3.3 How scaffolding strategy is helpful?

Education research [3] [4] has proved that scaffolding is very helpful in learning programming concepts. We are listing here eight characteristics[10] of web-based educational scaffolding and the explanation of how our system is capable of these characteristic:

• Scaffolding provides clear directions.

Step-by-step instructions are necessary to let students know what they need to accomplish to successfully meet the requirements of the task. Care should be taken by designers so that instructions produce as little confusion for students as possible. In our system we will provide an efficient interface to the instructor so that he is able to do this.

• Scaffolding clarifies purpose

The objective of the activity is made clear at the outset and a ”big-picture” point of view dominates in each individual activity. In our ITS topics itself will clear the need of under- standing the ongoing concept.
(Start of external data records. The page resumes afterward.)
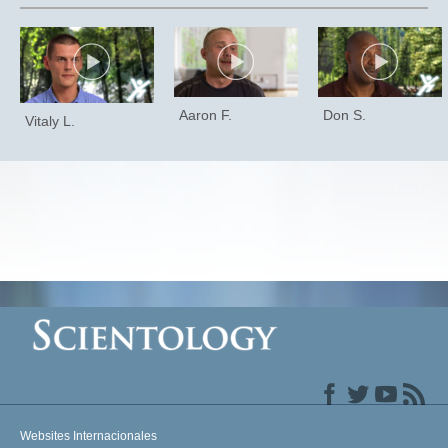
Aaron F.
Don S.
Vitaly L.
Websites Internacionales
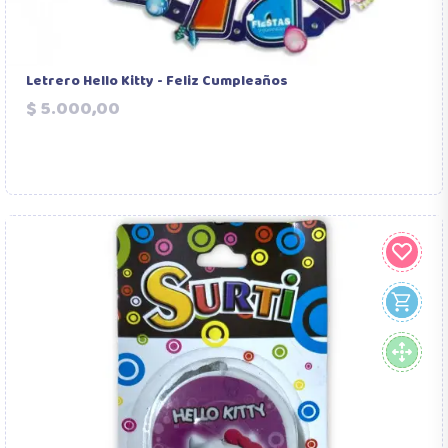
Letrero Hello Kitty - Feliz Cumpleaños
Precio
$ 5.000,00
• Scaffolding keeps student on task

The provided structure helps keep students from getting distracted and ”wandering off”. In our ITS whenever user is going to distracted from the question or being frustrated because of difficulty of problem he can ask for hint so he will get a clear direction.

• Scaffolding offers assessment to clarify expectations

Rubrics and standards of performance are defined up front. This avoids confusion about what will be assessed at the end of an activity. Right now in our ITS we are assessing the student by right question only. But in future our ITS will be able to adapt the assessing technique defined by teacher.

• Scaffolding guides students to worthy sources

Scaffolding can reduce wasted time and keep students on task because faculty can identify

”quality” sources on the web for students to use. In our ITS hints are provided by expert teacher. So student will get the question and hint of good quality. So learner have no need to search anywhere about that concept. Hints can be link to any web page also.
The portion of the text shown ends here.